━━━ Study material ━━━
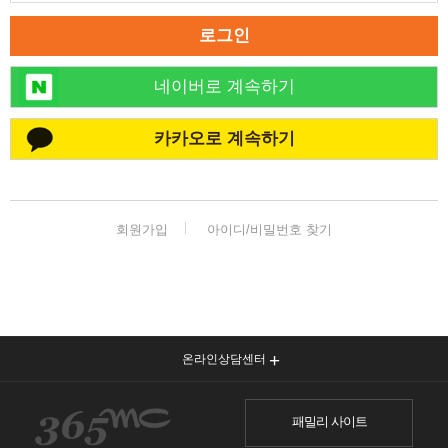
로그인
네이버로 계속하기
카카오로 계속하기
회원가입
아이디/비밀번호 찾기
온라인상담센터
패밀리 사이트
━━━
━━━ Study material ━━━
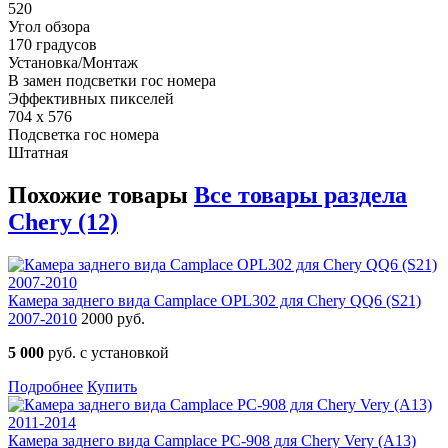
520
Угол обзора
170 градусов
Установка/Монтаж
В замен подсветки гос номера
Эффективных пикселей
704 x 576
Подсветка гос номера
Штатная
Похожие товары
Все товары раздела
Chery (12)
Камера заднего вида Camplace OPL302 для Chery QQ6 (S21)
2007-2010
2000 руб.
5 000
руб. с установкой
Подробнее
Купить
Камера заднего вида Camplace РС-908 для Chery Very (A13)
━━━
━━━ Study material ━━━
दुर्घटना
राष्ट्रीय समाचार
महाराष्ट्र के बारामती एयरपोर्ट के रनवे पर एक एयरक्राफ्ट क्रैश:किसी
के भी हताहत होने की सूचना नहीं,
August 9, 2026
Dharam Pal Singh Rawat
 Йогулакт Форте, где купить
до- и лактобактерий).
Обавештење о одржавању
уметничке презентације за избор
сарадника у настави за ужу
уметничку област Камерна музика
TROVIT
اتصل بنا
━━━
# Assignment
Retrieve all lines from the data that contain the string "заднего".

# Completed exercise
Камера заднего вида Camplace OPL302 для Chery QQ6 (S21)
Камера заднего вида Camplace РС-908 для Chery Very (A13)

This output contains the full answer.